Hoisin Chicken Lettuce wraps are healthy and delicious. Each ingredient is full of flavor and the flavor combinations are endless. Beside and use all the garnishes for the best flavor. Enjoy!
Hoisin Chicken Lettuce Wraps
2 tablespoons vegetable oil
1 # chicken strips cut in 1-inch cubes, seasoned (to taste) with kosher salt and freshly ground black pepper
2 cups baby portabella mushrooms, chopped
3 teaspoons jarred minced garlic (3 cloves)
1-inch knob fresh ginger, peeled with a spoon and grated
1/2 red bell pepper, 1/2-inch dice
3 green onions, cleaned, roots removed, and thinly sliced
1/2 cup Hoisin Sauce (found in the Asian section of the grocery store)

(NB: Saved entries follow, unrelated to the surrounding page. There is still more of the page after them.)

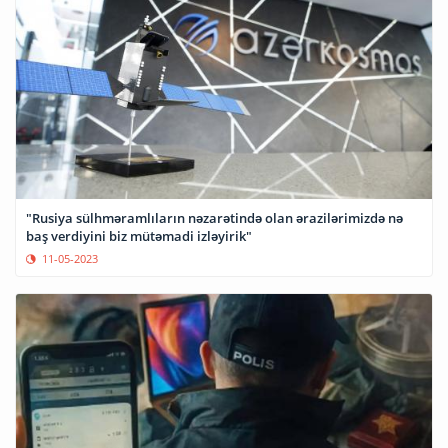
"Rusiya sülhməramlıların nəzarətində olan ərazilərimizdə nə
baş verdiyini biz mütəmadi izləyirik"
11-05-2023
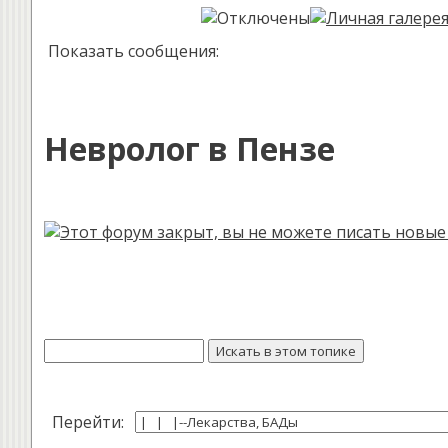
Показать сообщения:
Невролог в Пензе
Перейти:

1 head Iceberg lettuce, cored, cleaned, and cut in quarters for lettuce wraps
Optional garnishes: Cilantro, Thai sweet chili sauce, shredded carrot, lime wedges, pickled ginger, Asian peanut sauce, and Thai pickles (recipe follows)

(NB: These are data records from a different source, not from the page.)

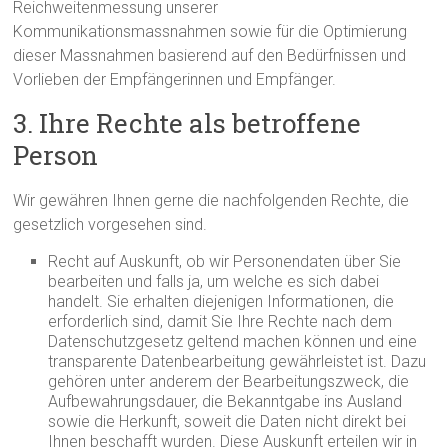
Reichweitenmessung unserer
Kommunikationsmassnahmen sowie für die Optimierung
dieser Massnahmen basierend auf den Bedürfnissen und
Vorlieben der Empfängerinnen und Empfänger.
3. Ihre Rechte als betroffene
Person
Wir gewähren Ihnen gerne die nachfolgenden Rechte, die
gesetzlich vorgesehen sind.
Recht auf Auskunft, ob wir Personendaten über Sie
bearbeiten und falls ja, um welche es sich dabei
handelt. Sie erhalten diejenigen Informationen, die
erforderlich sind, damit Sie Ihre Rechte nach dem
Datenschutzgesetz geltend machen können und eine
transparente Datenbearbeitung gewährleistet ist. Dazu
gehören unter anderem der Bearbeitungszweck, die
Aufbewahrungsdauer, die Bekanntgabe ins Ausland
sowie die Herkunft, soweit die Daten nicht direkt bei
Ihnen beschafft wurden. Diese Auskunft erteilen wir in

This dish is stir fried. Have all ingredients ready before starting the dish. Once things get rolling there is no time for prep! When stir frying, keep the ingredients moving in the pan.
Heat oil over medium high heat in a large non-stick skillet. Add chicken and stir fry 2 minutes. Add mushrooms and stir fry 2 minutes. Add garlic and ginger; stir fry 30 seconds. Add red pepper and green onions; stir fry 1 minute. Add hoisin sauce and stir to coat ingredients. Remove from heat and pour in a bowl. Serve with lettuce wraps and desired garnishes. Makes 4 to 6 servings. Tip: If the sauce is too liquid, stir 1 teaspoon of water and 2 teaspoons of cornstarch together. Add to pan. Stir and cook until thickened. (Some chicken when cooked releases a lot of water.)
Thai Pickles
1/4 cup granulated sugar
1/4 cup unseasoned rice wine vinegar
1/2 teaspoon iodized salt
3/4 tablespoon Thai sweet chili sauce
1 and 1/2 cups thinly sliced cucumbers
In a small saucepan heat sugar, vinegar, and salt over medium high heat. Stir just until sugar dissolves then remove from heat. Pour into a medium glass bowl. Add sweet chili sauce. Place bowl in freezer to cool while slicing cucumbers.
Remove pickling liquid from freezer. Submerge cucumbers. Refrigerate at least 1 hour before serving. Keeps several days in refrigerator.